I didn’t really understand what that meant, so I asked for more context. David shared an analogy about the influence hoarded by larger accounts and online entities that really hit home for me:
I use this analogy of the high school cafeteria … When the really cool, really popular kid in the school wears this avant-garde shirt from a band that they discovered from a friend of a friend, but the band is something like, I wanna say LCD Soundsystem, my favorite band.
But then you have this skater punk or this indie kid who’s been wearing that same LCD Soundsystem shirt for the last two years every other day. But everybody’s like, “Oh yeah. Now you’re copying the cool kid.” And this kid’s like, “No, this is the shirt I’ve been wearing for the last two years.”
But everybody’s like, “No, no, no, the cool person’s wearing it. So you’re following them.” And that’s the kind of power struggle I think of.
This dynamic is playing out in real time with fast-fashion brands like Shein and ASOS, who are often accused of stealing designs from small, independent designers. But it also plays out in more subtle ways. Recently, I wrote an article for Standart (which is available now) about The Hipster Barista, a meme that circulated the internet in 2011 featuring a cisgender white man with tattoos and a beard as a Very Serious Barista.
The internet had a field day with it, but the proliferation of this meme completely transformed the idea in our collective understanding of what a barista can and should look like. If you Google “barista,” pictures that look like the person in the meme still show up.
In both instances, power dynamics are at play—both overtly (Shein and ASOS are huge companies) and indirectly (the meme has become a widely understood stereotype). But those indirect engines of online power dynamics (think recommendation pages, search engines, and algorithms) need to be seriously looked at: Their invisibility makes them difficult to scrutinize, but they significantly alter how we view the world, and how stereotypes about the world are normalized.
In an excerpt from her book, Algorithms of Oppression: How Search Engines Reinforce Racism, published on Time.com, Dr. Safiya Noble (who David references in his discussion) writes that, “What we need to ask is why and how we get these stereotypes in the first place, and what the attendant consequences of racial and gender stereotyping do in terms of public harm for people who are the targets of such misrepresentation.”
I think that’s what makes David’s point about power in digital spaces really interesting.
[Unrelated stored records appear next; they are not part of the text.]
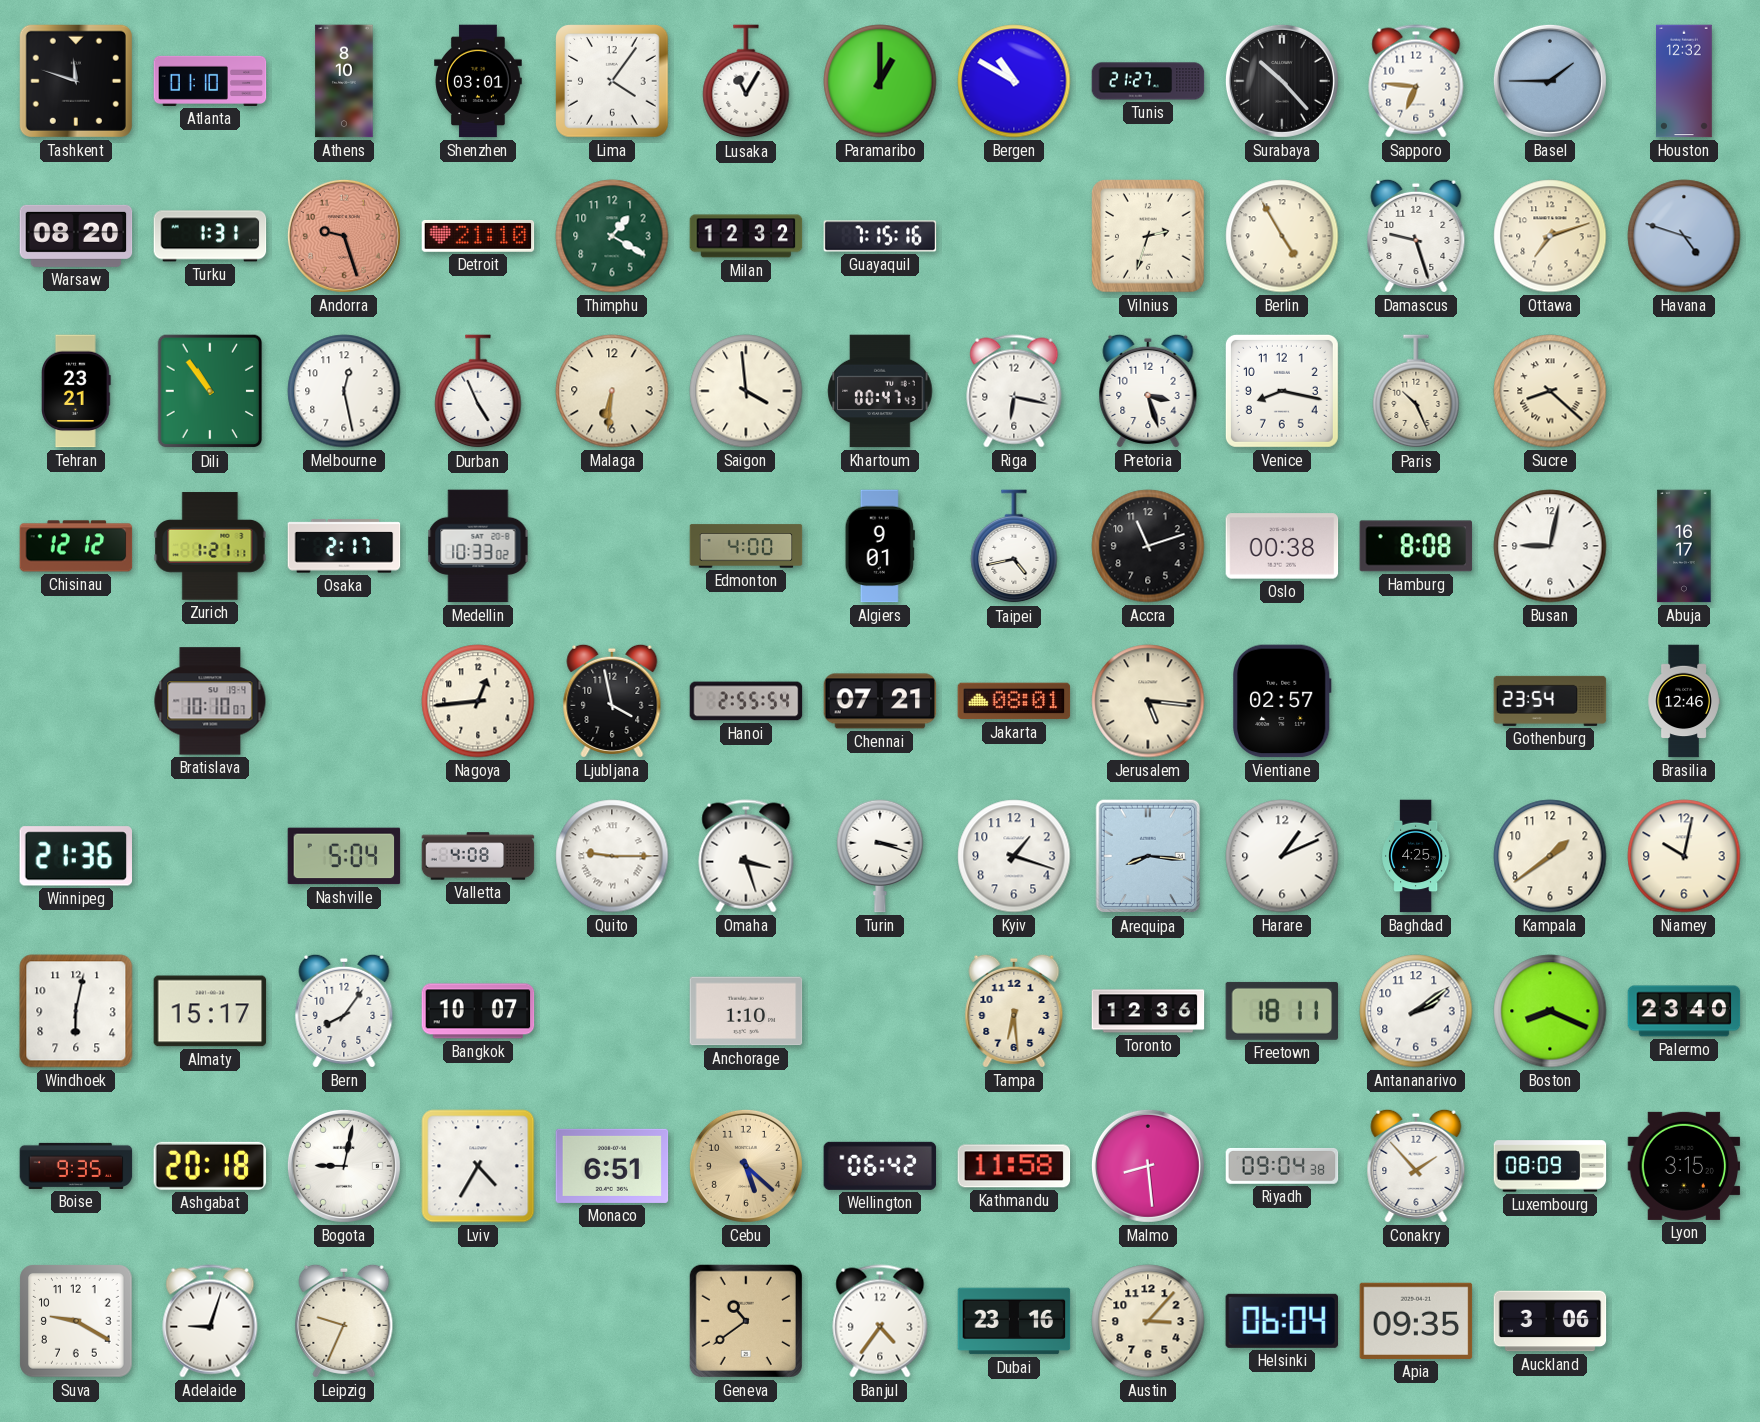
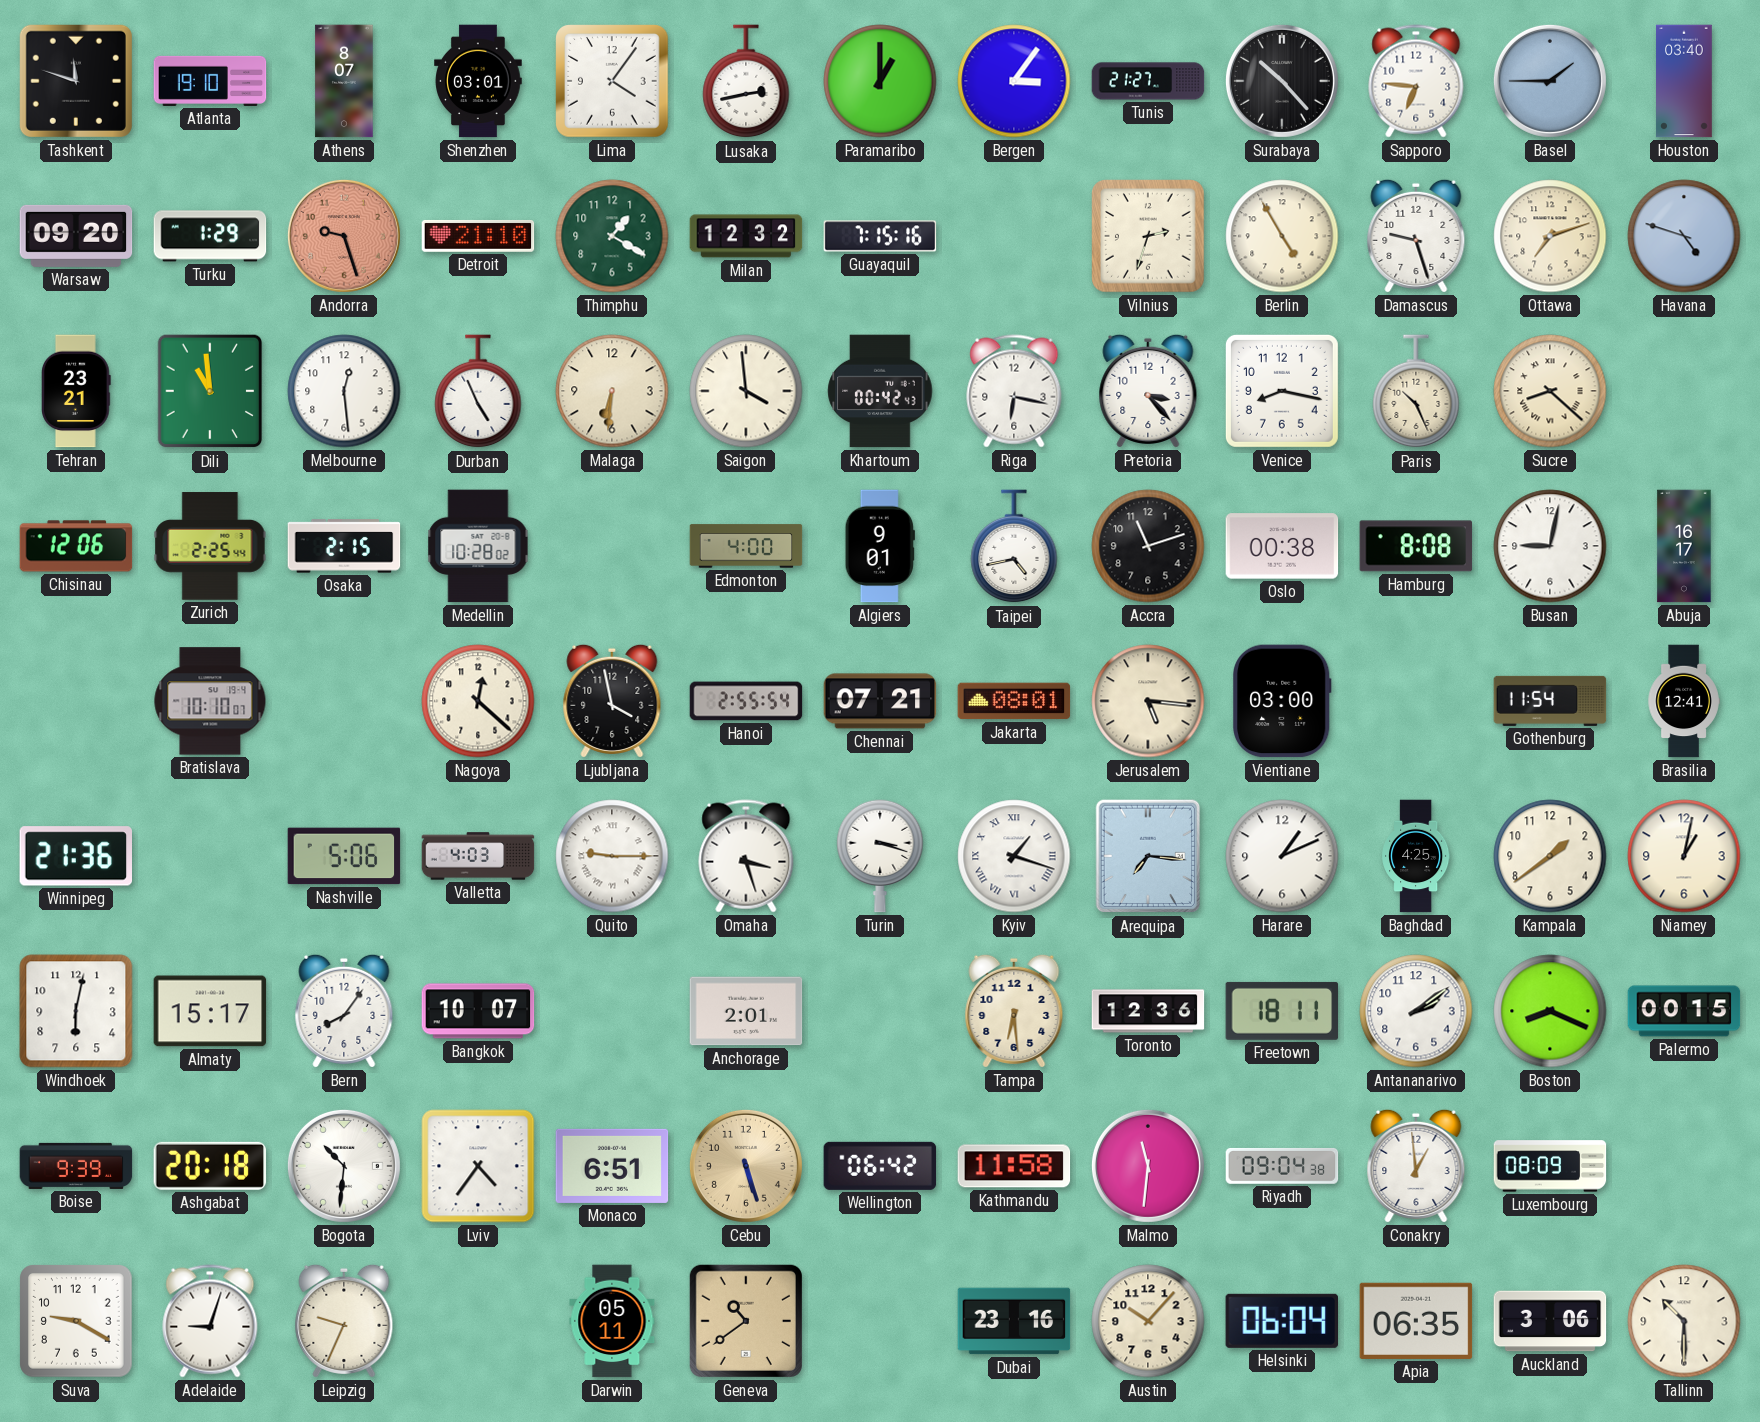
Atlanta: 01:10 -> 19:10
Athens: 8:10 -> 8:07
Lusaka: 11:05 -> 2:43
Bergen: 10:50 -> 3:06
Houston: 12:32 -> 03:40
Warsaw: 08:20 -> 09:20
Turku: 1:31 -> 1:29
Dili: 10:54 -> 10:59
Melbourne: 12:28 -> 12:29
Khartoum: 00:47 -> 00:42
Pretoria: 3:27 -> 3:23
Chisinau: 12:12 -> 12:06
Zurich: 1:21 -> 2:25
Osaka: 2:17 -> 2:15
Medellin: 10:33 -> 10:28
Nagoya: 12:44 -> 12:22
Vientiane: 02:57 -> 03:00
Gothenburg: 23:54 -> 11:54
Brasilia: 12:46 -> 12:41
Nashville: 5:04 -> 5:06
Valletta: 4:08 -> 4:03
Kyiv numerals: Arabic -> Roman
Arequipa: 8:16 -> 7:16
Niamey: 10:02 -> 1:02
Anchorage: 1:10 -> 2:01
Palermo: 23:40 -> 00:15
Boise: 9:35 -> 9:39
Bogota: 9:02 -> 10:31
Lviv: 4:35 -> 4:36
Cebu: 5:22 -> 5:27
Malmo: 8:29 -> 11:31
Conakry: 1:53 -> 12:59
Lyon: 3:15 -> none
Darwin: none -> 05:11
Banjul: 4:36 -> none
Austin: 3:07 -> 10:07
Apia: 09:35 -> 06:35
Tallinn: none -> 10:30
Algorithms run by huge companies are difficult to fight; how do we struggle to take back our own slice of the internet and craft it to address issues of inequity and discrimination?
Truthfully, David acknowledges that issues of online ownership don’t have any clear answers. (The cool kid who wore the LCD Soundsystem shirt two years later may choose to credit the person who wore it first, but there’s no guarantee anyone will believe them, or care. And as you extrapolate outward to huge corporations, it’s easy to hide behind a wall of silence and just litigate—or ignore—the issue.) But it does seem like there’s worth in acknowledging the power you have over your own digital footprint, and using it to promote deserving causes and preserve the dignity of others.
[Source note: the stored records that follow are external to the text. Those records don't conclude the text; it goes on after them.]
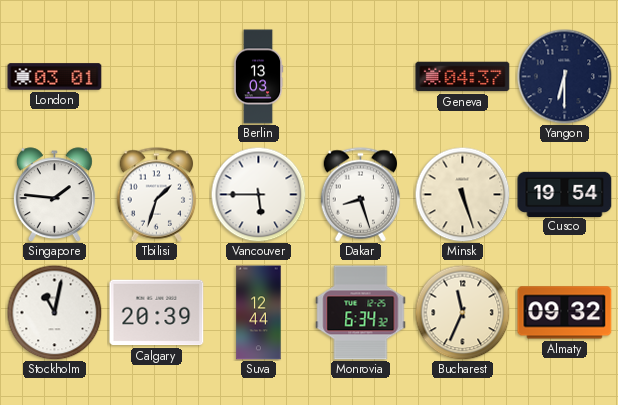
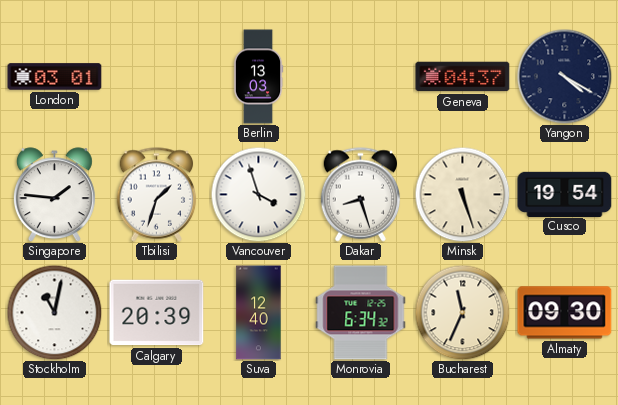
Yangon: 6:30 -> 4:20
Vancouver: 5:45 -> 3:57
Suva: 12:44 -> 12:40
Almaty: 09:32 -> 09:30
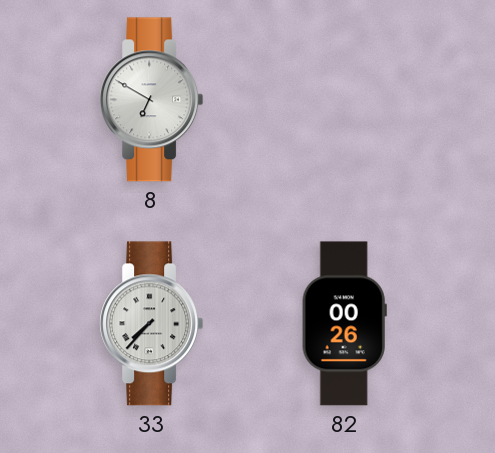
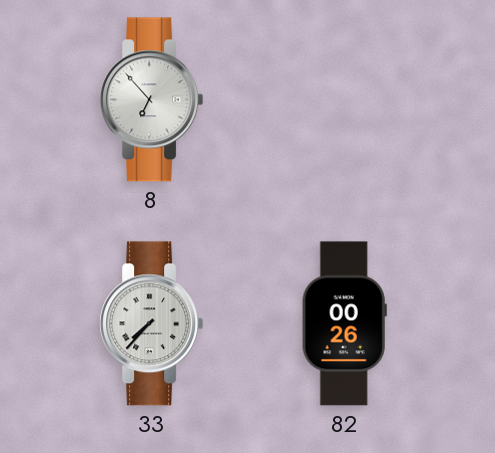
8: 6:50 -> 6:53
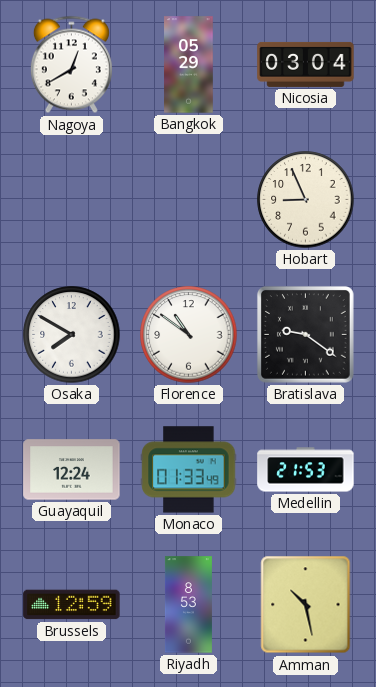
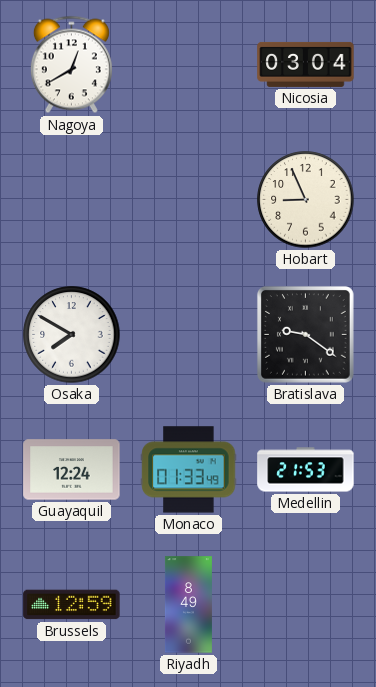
Bangkok: 05:29 -> none
Florence: 10:51 -> none
Riyadh: 8:53 -> 8:49
Amman: 10:28 -> none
Photo by Eugene Golovesov on Unsplash
Really nice to sit with these short essays—I like the format! (I also like LCD Soundsystem.)
"But it does seem like there’s worth in acknowledging the power you have over your own digital footprint, and using it to promote deserving causes and preserve the dignity of others."
It's interesting: I think about how some people refer to their social media accounts as "platforms," which says a lot about power and much less about introspection; whereas thinking about your online self as one that walks and leaves things in its wake feels all the more tactile. Obvious thing to say, but it's on my mind now.